§ **Records from a dataset**:
══════════════════════════════
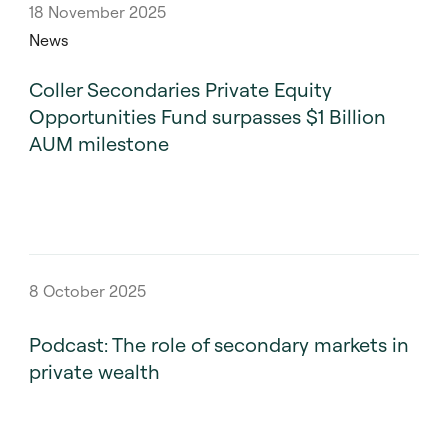
18 November 2025
News
Coller Secondaries Private Equity
Opportunities Fund surpasses $1 Billion
AUM milestone
8 October 2025
Podcast: The role of secondary markets in
private wealth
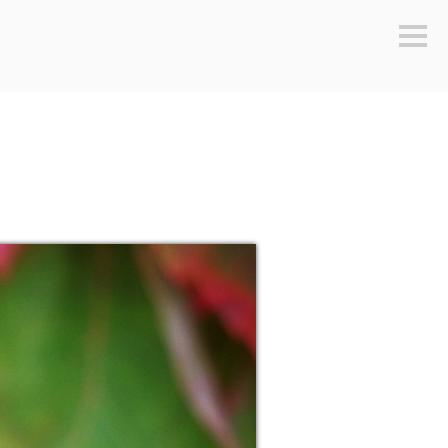
Sideb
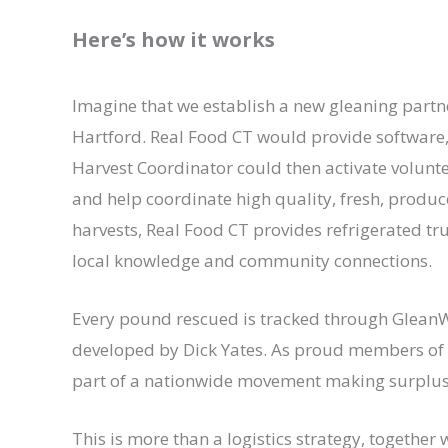
Here’s how it works
Imagine that we establish a new gleaning partne
Hartford. Real Food CT would provide softwar
Harvest Coordinator could then activate volunte
and help coordinate high quality, fresh, produce
harvests, Real Food CT provides refrigerated truc
local knowledge and community connections.
Every pound rescued is tracked through GleanW
developed by Dick Yates. As proud members of t
part of a nationwide movement making surplus 
This is more than a logistics strategy, togethe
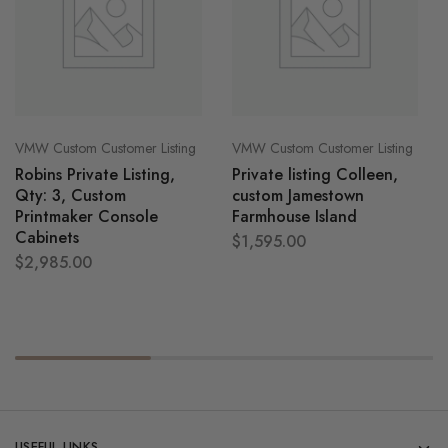
VMW Custom Customer Listing
VMW Custom Customer Listing
Robins Private Listing,
Private listing Colleen,
Qty: 3, Custom
custom Jamestown
Printmaker Console
Farmhouse Island
Cabinets
$
1,595.00
$
2,985.00
USEFUL LINKS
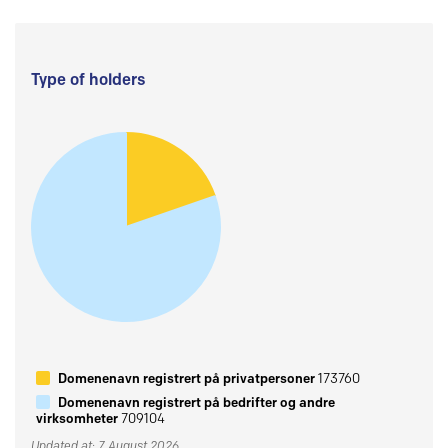
Type of holders
Domenenavn registrert på privatpersoner
173760
Domenenavn registrert på bedrifter og andre
virksomheter
709104
Updated at: 7 August 2026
══════════════════════════════
§ **Activity**: Transcribe the records verbatim and omit the images.

§ **Response to this task**:
18 November 2025
News
Coller Secondaries Private Equity
Opportunities Fund surpasses $1 Billion
AUM milestone
8 October 2025
Podcast: The role of secondary markets in
private wealth
Sideb
Here’s how it works
Imagine that we establish a new gleaning partne
Hartford. Real Food CT would provide softwar
Harvest Coordinator could then activate volunte
and help coordinate high quality, fresh, produce
harvests, Real Food CT provides refrigerated truc
local knowledge and community connections.
Every pound rescued is tracked through GleanW
developed by Dick Yates. As proud members of t
part of a nationwide movement making surplus 
This is more than a logistics strategy, togethe
VMW Custom Customer Listing
VMW Custom Customer Listing
Robins Private Listing,
Private listing Colleen,
Qty: 3, Custom
custom Jamestown
Printmaker Console
Farmhouse Island
Cabinets
$
1,595.00
$
2,985.00
USEFUL LINKS
Type of holders
Domenenavn registrert på privatpersoner
173760
Domenenavn registrert på bedrifter og andre
virksomheter
709104
Updated at: 7 August 2026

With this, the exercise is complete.